The electric field is any spatial area where the electric charges, which can be positive or negative, are related in a certain space limit, being the electric field both the delimitation of the space in the plane and the space of a body charged with electricity. It is not measurable in itself, but what is measured is the effect generated by electric charges inside. In 1832, Faraday proposed the idea of the electric field in greater depth to demonstrate the principle of electromagnetic induction.
Electric charge, electrostatic field, magnetic field
The electric field is defined as the space sector designated from the electric force, which is made up of two or more charges. The direction taken by the electric field is influenced by the force direction it will exert on a positive charge. It is generated radially towards the outside of a positive charge and radially towards the inside of being a point charge.
Electric fields must have the following characteristics for proper operation:
For the understanding of electricity operation during the 18th century, researches such as Coulomb’s, focus on electricity and its internal and external functioning and its handling in everyday use. It was established that electric charges could interact at the distance between them, as well as masses against gravitational forces. That is to say, that a mass or a charge could inexplicably, without any mediator, notice the presence of another in its surroundings.
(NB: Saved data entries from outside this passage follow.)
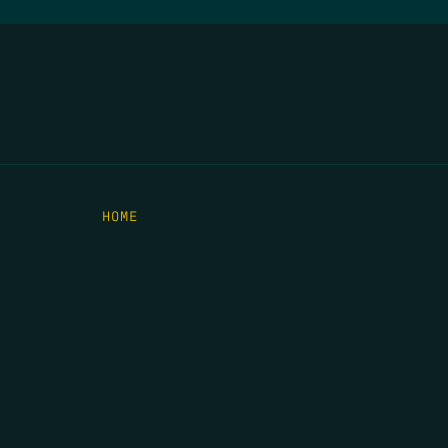
HOME
THE FEED
RIO GRANDE FOUNDATION
TIPPING POINT PODCAST
DONATE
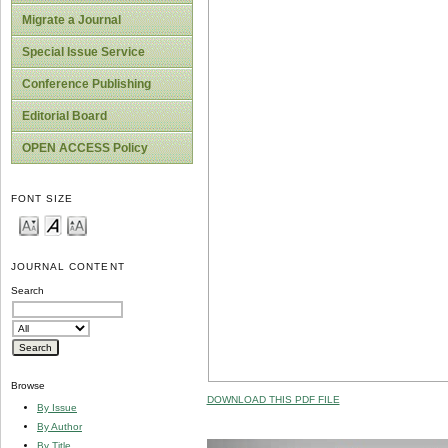
Migrate a Journal
Special Issue Service
Conference Publishing
Editorial Board
OPEN ACCESS Policy
FONT SIZE
JOURNAL CONTENT
Search
Browse
DOWNLOAD THIS PDF FILE
By Issue
By Author
By Title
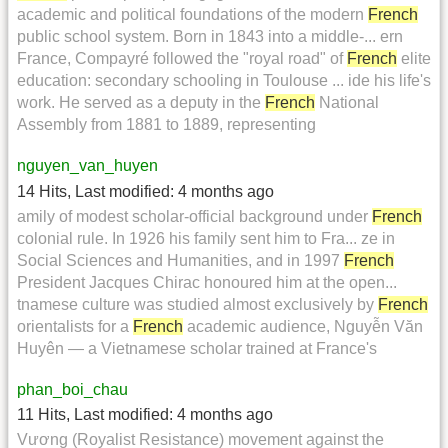
academic and political foundations of the modern
French
public school system. Born in 1843 into a middle-... ern
France, Compayré followed the "royal road" of
French
elite
education: secondary schooling in Toulouse ... ide his life's
work. He served as a deputy in the
French
National
Assembly from 1881 to 1889, representing
nguyen_van_huyen
14 Hits
,
Last modified:
4 months ago
amily of modest scholar-official background under
French
colonial rule. In 1926 his family sent him to Fra... ze in
Social Sciences and Humanities, and in 1997
French
President Jacques Chirac honoured him at the open...
tnamese culture was studied almost exclusively by
French
orientalists for a
French
academic audience, Nguyễn Văn
Huyên — a Vietnamese scholar trained at France's
phan_boi_chau
11 Hits
,
Last modified:
4 months ago
Vương (Royalist Resistance) movement against the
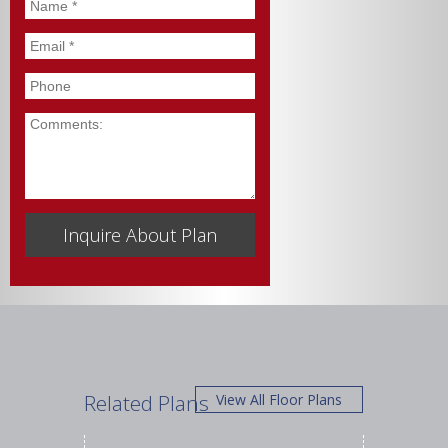
Name
*
Email
*
Phone
Comments
Related Plans
View All Floor Plans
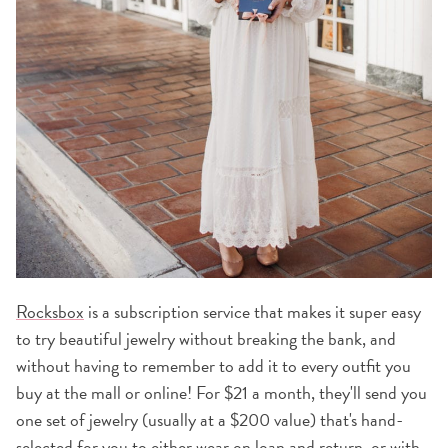
Rocksbox
is a subscription service that makes it super easy
to try beautiful jewelry without breaking the bank, and
without having to remember to add it to every outfit you
buy at the mall or online! For $21 a month, they'll send you
one set of jewelry (usually at a $200 value) that's hand-
selected for you to either wear on loan and return, or with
Faraday proposes an alternative interpretation, which will be very useful, contributing to the idea of the electric field, the proposal that: the space surrounding an electric charge is affected by its presence, since it modifies its characteristics. In one of his attempts to test his approach, Faraday describes it as invisible tentacles advancing from an electric charge.
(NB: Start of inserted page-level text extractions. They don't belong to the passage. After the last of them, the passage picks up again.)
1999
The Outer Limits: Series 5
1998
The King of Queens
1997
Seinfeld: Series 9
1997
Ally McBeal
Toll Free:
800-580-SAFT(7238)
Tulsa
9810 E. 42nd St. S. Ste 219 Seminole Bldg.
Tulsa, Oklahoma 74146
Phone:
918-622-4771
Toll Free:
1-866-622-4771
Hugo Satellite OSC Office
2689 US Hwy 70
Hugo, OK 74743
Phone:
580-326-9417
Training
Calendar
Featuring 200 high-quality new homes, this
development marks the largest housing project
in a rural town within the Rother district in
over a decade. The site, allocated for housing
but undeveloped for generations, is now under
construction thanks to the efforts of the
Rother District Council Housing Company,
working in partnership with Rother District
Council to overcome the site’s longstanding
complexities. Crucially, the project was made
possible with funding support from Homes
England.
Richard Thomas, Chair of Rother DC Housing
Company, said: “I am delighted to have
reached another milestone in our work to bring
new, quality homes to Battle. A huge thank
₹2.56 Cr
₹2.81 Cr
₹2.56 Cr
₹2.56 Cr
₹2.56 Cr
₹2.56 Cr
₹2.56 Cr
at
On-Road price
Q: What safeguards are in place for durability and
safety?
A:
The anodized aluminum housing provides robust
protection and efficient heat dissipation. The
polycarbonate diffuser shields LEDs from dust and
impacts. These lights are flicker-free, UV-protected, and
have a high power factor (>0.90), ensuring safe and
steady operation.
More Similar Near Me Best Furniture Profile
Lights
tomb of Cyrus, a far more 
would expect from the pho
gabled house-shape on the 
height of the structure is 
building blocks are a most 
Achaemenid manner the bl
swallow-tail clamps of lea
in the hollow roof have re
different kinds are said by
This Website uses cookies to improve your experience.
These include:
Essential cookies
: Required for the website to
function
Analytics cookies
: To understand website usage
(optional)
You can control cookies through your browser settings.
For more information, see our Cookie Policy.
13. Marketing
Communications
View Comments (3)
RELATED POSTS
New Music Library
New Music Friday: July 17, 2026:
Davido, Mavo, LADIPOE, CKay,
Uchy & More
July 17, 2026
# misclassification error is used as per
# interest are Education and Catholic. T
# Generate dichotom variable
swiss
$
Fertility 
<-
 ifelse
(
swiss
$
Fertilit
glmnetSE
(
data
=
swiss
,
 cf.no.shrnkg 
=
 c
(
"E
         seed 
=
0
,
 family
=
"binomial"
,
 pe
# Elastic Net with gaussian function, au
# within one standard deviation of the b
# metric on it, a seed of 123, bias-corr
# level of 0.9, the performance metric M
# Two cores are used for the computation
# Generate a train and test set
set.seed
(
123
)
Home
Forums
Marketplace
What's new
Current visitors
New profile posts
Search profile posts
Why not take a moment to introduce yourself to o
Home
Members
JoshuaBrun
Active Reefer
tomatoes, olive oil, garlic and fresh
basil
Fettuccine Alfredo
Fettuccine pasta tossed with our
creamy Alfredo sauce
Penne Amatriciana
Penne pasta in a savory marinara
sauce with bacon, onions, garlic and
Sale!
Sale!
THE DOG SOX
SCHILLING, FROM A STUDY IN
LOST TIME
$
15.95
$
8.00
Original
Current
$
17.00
In this way, from the moment a body acquires a charge, this information spreads rapidly in its environment, in fact, at the speed of light, and can eventually reach another charge. Subsequently, the interaction between one charge and another is discussed, as it is possible to describe and study the fact from the interaction of charges in the field where it interacts.
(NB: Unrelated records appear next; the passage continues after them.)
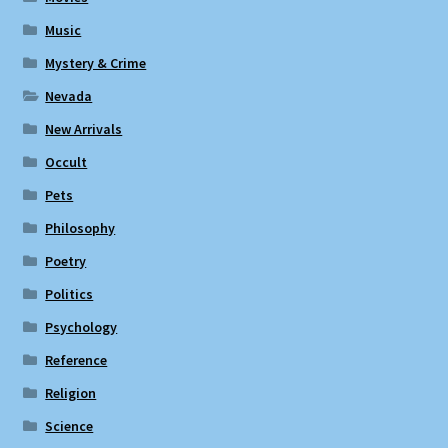
Music
Mystery & Crime
Nevada
New Arrivals
Occult
Pets
Philosophy
Poetry
Politics
Psychology
Reference
Religion
Science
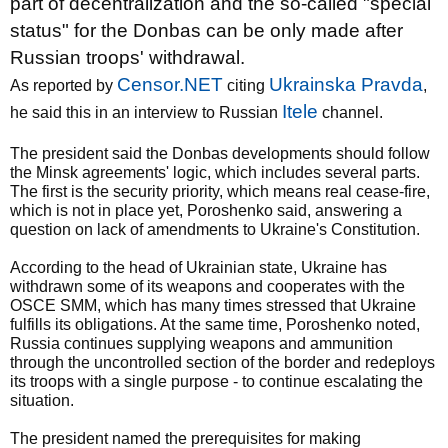
part of decentralization and the so-called "special
status" for the Donbas can be only made after
Russian troops' withdrawal.
Censor.NET
Ukrainska Pravda
As reported by
citing
,
Іtele
he said this in an interview to Russian
channel.
The president said the Donbas developments should follow
the Minsk agreements' logic, which includes several parts.
The first is the security priority, which means real cease-fire,
which is not in place yet, Poroshenko said, answering a
question on lack of amendments to Ukraine's Constitution.
According to the head of Ukrainian state, Ukraine has
withdrawn some of its weapons and cooperates with the
OSCE SMM, which has many times stressed that Ukraine
fulfills its obligations. At the same time, Poroshenko noted,
Russia continues supplying weapons and ammunition
through the uncontrolled section of the border and redeploys
its troops with a single purpose - to continue escalating the
situation.
The president named the prerequisites for making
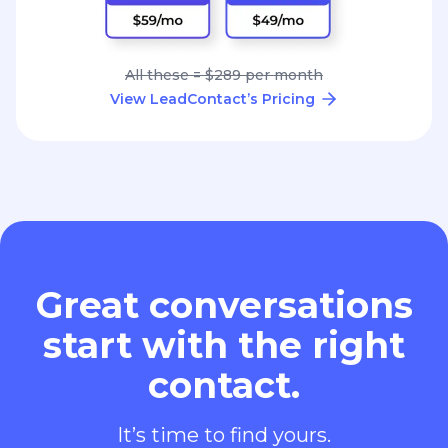
All these = $289 per month
View LeadContact’s Pricing
Great conversations
start with the right
contact.
It’s time to find yours.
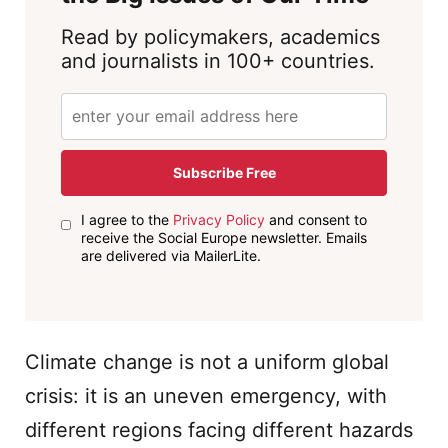
Read by policymakers, academics
and journalists in 100+ countries.
Subscribe Free
I agree to the
Privacy Policy
and consent to
receive the Social Europe newsletter. Emails
are delivered via MailerLite.
Climate change is not a uniform global
crisis: it is an uneven emergency, with
different regions facing different hazards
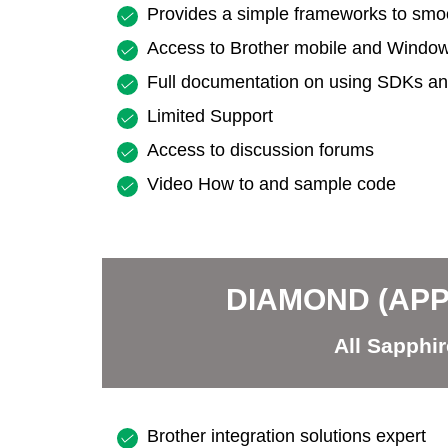
Provides a simple frameworks to smoot
Access to Brother mobile and Wind
Full documentation on using SDKs and
Limited Support
Access to discussion forums
Video How to and sample code
DIAMOND (AP
All Sapphir
Brother integration solutions expert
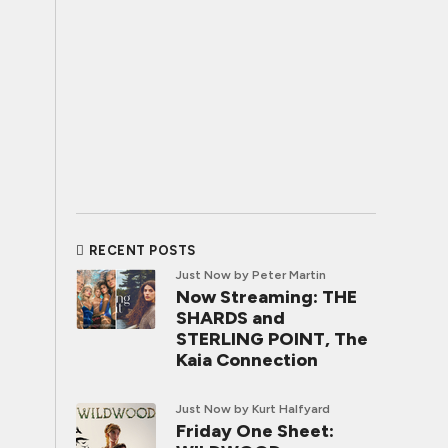
RECENT POSTS
Just Now
by Peter Martin
Now Streaming: THE
SHARDS and
STERLING POINT, The
Kaia Connection
Just Now
by Kurt Halfyard
Friday One Sheet:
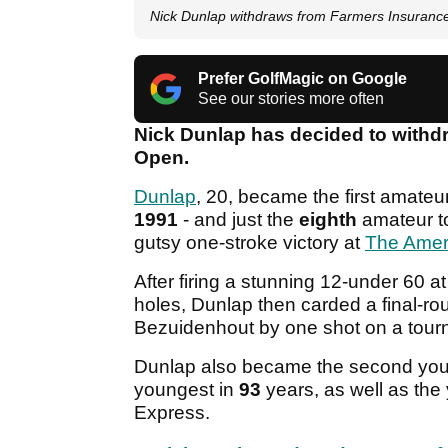
Nick Dunlap withdraws from Farmers Insuran
Prefer GolfMagic on Google
See our stories more often
Nick Dunlap has decided to withd
Open.
Dunlap
, 20, became the first amateu
1991
- and just the
eighth
amateur t
gutsy one-stroke victory at
The Amer
After firing a stunning 12-under 60 a
holes, Dunlap then carded a final-rou
Bezuidenhout by one shot on a tour
Dunlap also became the second you
youngest in
93
years, as well as th
Express.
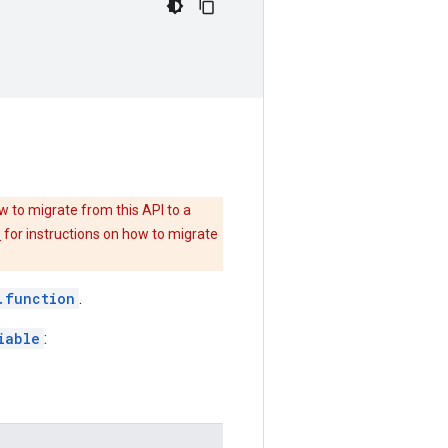
w to migrate from this API to a
e
for instructions on how to migrate
.function
.
iable
:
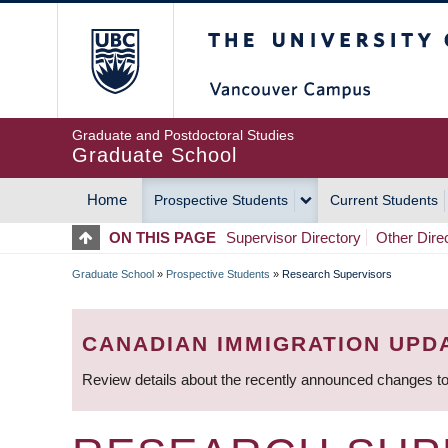
Skip
The University of Britis
to
main
content
Graduate and Postdoctoral Studies
Graduate School
Home
Prospective Students
Current Students
MAIN
ON THIS PAGE
Supervisor Directory
Other Dire
NAVIGATION
Graduate School
»
Prospective Students
»
Research Supervisors
BREADCRUMB
CANADIAN IMMIGRATION UPD
Review details about the recently announced changes to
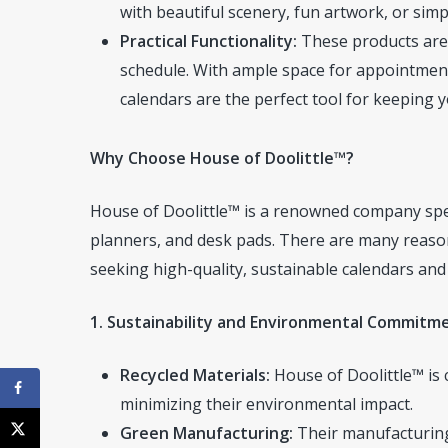
with beautiful scenery, fun artwork, or simp
Practical Functionality:
These products are 
schedule. With ample space for appointment
calendars are the perfect tool for keeping yo
Why Choose House of Doolittle™?
House of Doolittle™ is a renowned company speci
planners, and desk pads. There are many reason
seeking high-quality, sustainable calendars and 
1. Sustainability and Environmental Commitm
Recycled Materials:
House of Doolittle™ is 
minimizing their environmental impact.
Green Manufacturing:
Their manufacturing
In order to represent the electric field, the force lines are used, which would be the vectors that leave the positive electric charges to enter the negative charges. In this way, the direction of the force of the electric field is indicated, which in turn would experiment a punctual and positive charge, called the test charge. The number of force lines would be proportional to the intensity of the electric field, since when counting on the interaction lines they are very close, the field is large and where they are separated, the field is small.
Researchers such as Michael Faraday, and later studies by James Clerk Maxwell, allowed the first descriptions of electrical phenomena, for example, Coulomb’s law, where only electrical charges were taken into account; to then develop more complete laws where field variation is studied.
The electric field serves to highlight the interaction of charged particles, and to determine the force on a charge located at that point.
The unit of measurement for electric field strength or magnitude is used in volts per meter (v/m).
The Coulomb law can be used in the case of electric fields, because it establishes how the force is between two punctual electric charges, being a punctual electric charge, the charge that is located at a geometric point at a spatial level. Remembering that it would be used in specific cases, given that these charges must be at rest, generating electrostatics. This law studies the interaction between electrical charges that are particularly small compared to the distance between them.
The formula for calculating the electric field is as follows:
Where E is Electric field strength, F is Strength and q is Load.
There are three types of electric fields. The first is produced by a charge distribution and is known as an electrostatic field. The second and third are associated with two types of magnetic induction, one produced by spatial movement with respect to the magnetic flux and the other produced by the bonding time that modifies the magnetic flux.
The electric field consists of the space zone where the electric charges interact, being these of the same magnitude, sense and direction. For example, by having two charged parallel plates, the electric field will be oriented from the plate with a positive electric charge to the plate with a negative charge, generating that the vector does not change.